What can save us from this predicament?
Education and Awareness
To mitigate this pressing issue of water scarcity, it is of paramount importance to educate mankind about the true value of water. Such awareness can actually pave the way towards a better future. It is especially important that those who are still privileged and have access to safe and clean water understand the magnitude of the problem
Limited usage of water
Not every solution to the problem requires a large scale initiative. Changes are extremely required to be made from a very fundamental and individual perspective so that the collective impact becomes huge. Curtailing water consumption at a personal level thus is the first step to be taken. Taking shorter showers, promptly repairing a leak in a water pipe, loading the washing machines and dishwashers completely before running the machine to optimize water usage, turning the taps off when not needed- all these everyday life changes can have a collective impact.

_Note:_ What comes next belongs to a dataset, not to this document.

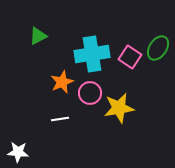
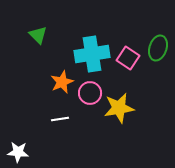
green triangle: moved 1 px up; rotated 48 degrees counterclockwise
green ellipse: rotated 15 degrees counterclockwise
pink square: moved 2 px left, 1 px down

Recycling the industrial and agricultural wastewater is an unequivocally accepted solution to deal with the water scarcity problem. According to the United Nations, “Recycling the world’s wastewater, almost all of which goes untreated, would ease global water shortages while protecting the environment.”
Conservation of rainwater can be highly instrumental in battling the adverse effects of climate change and resolving the water scarcity problem. This is a simple technique which involves storage and gathering of rainwater for future use. Rainwater harvesting does not necessarily demand any high end industrial set up. Rather, with much ease, it can be performed by everyone deploying the simple household facilities in an open balcony, or rooftop.
Improved water infrastructure
Installation of adequate equipment and meticulous supervision of their functionalities at every single step of water distribution system can visibly aid in resolving water scarcity. The equipments include pipes, pumps, valves, storage tanks, reservoirs, meters, fittings, and other hydraulic machineries required to connect the water treatment plants to the source of water supply.
Amidst all the distressing facts and statistics, we still have some room for hope and positivity. On this World Water Day, let’s pledge to adopt the sustainable measures for the best interest of our planet and take part in the transformation of our world into a better place for the upcoming generations.